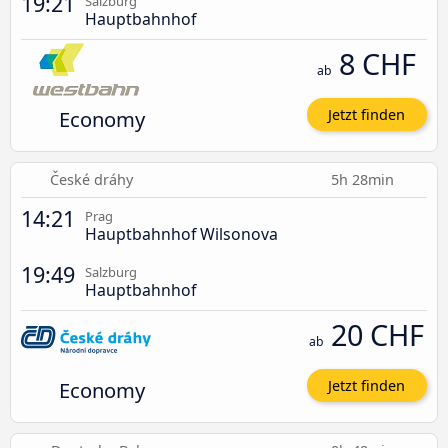
19:21
Salzburg
Hauptbahnhof
8 CHF
ab
Economy
Jetzt finden
České dráhy
5h 28min
14:21
Prag
Hauptbahnhof Wilsonova
19:49
Salzburg
Hauptbahnhof
20 CHF
ab
Economy
Jetzt finden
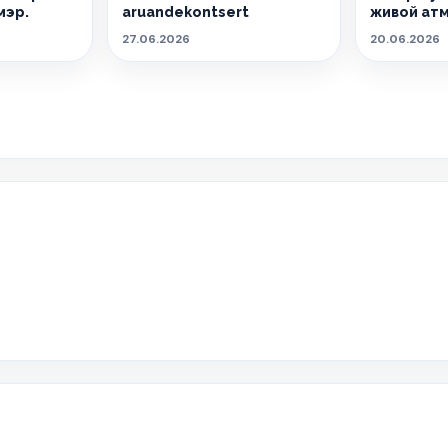
мэр.
aruandekontsert
живой ат
27.06.2026
20.06.2026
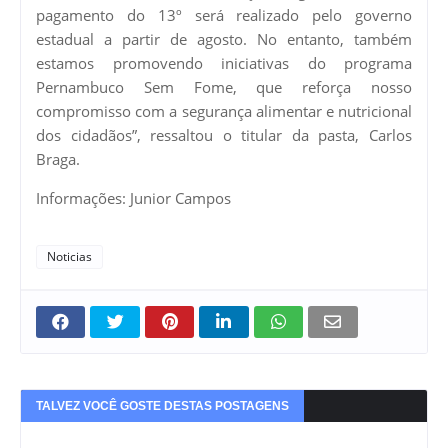
pagamento do 13º será realizado pelo governo
estadual a partir de agosto. No entanto, também
estamos promovendo iniciativas do programa
Pernambuco Sem Fome, que reforça nosso
compromisso com a segurança alimentar e nutricional
dos cidadãos”, ressaltou o titular da pasta, Carlos
Braga.
Informações: Junior Campos
Noticias
TALVEZ VOCÊ GOSTE DESTAS POSTAGENS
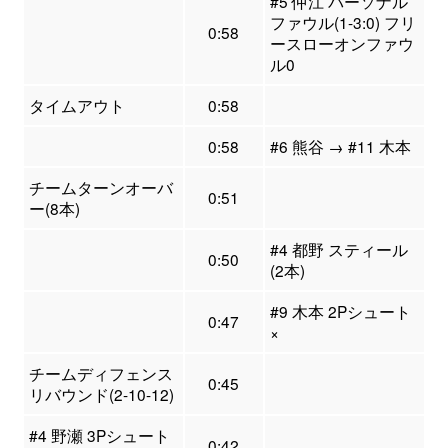
#5 仲江 パーソナル
ファウル(1-3:0) フリ
0:58
ースローオンファウ
ル0
タイムアウト
0:58
0:58
#6 熊谷 → #11 木本
チームターンオーバ
0:51
ー(8本)
#4 都野 スティール
0:50
(2本)
#9 木本 2Pシュート
0:47
×
チームディフェンス
0:45
リバウンド(2-10-12)
#4 野瀬 3Pシュート
0:42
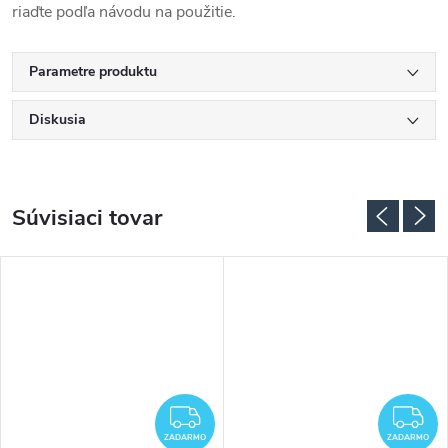
riaďte podľa návodu na použitie.
Parametre produktu
Diskusia
Súvisiaci tovar
ADARMO
ZADARMO
Z
ZADARMO
ZADARMO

********

■ WORK ORDER
Where the material above includes pictures, omit them and retype everything else exactly.

■ TASK RESULT
19:21
Salzburg
Hauptbahnhof
8 CHF
ab
Economy
Jetzt finden
České dráhy
5h 28min
14:21
Prag
Hauptbahnhof Wilsonova
19:49
Salzburg
Hauptbahnhof
20 CHF
ab
Economy
Jetzt finden
мэр.
aruandekontsert
живой ат
27.06.2026
20.06.2026
pagamento do 13º será realizado pelo governo
estadual a partir de agosto. No entanto, também
estamos promovendo iniciativas do programa
Pernambuco Sem Fome, que reforça nosso
compromisso com a segurança alimentar e nutricional
dos cidadãos”, ressaltou o titular da pasta, Carlos
Braga.
Informações: Junior Campos
Noticias
TALVEZ VOCÊ GOSTE DESTAS POSTAGENS
#5 仲江 パーソナル
ファウル(1-3:0) フリ
0:58
ースローオンファウ
ル0
タイムアウト
0:58
0:58
#6 熊谷 → #11 木本
チームターンオーバ
0:51
ー(8本)
#4 都野 スティール
0:50
(2本)
#9 木本 2Pシュート
0:47
×
チームディフェンス
0:45
リバウンド(2-10-12)
#4 野瀬 3Pシュート
0:42
riaďte podľa návodu na použitie.
Parametre produktu
Diskusia
Súvisiaci tovar
ADARMO
ZADARMO
Z
ZADARMO
ZADARMO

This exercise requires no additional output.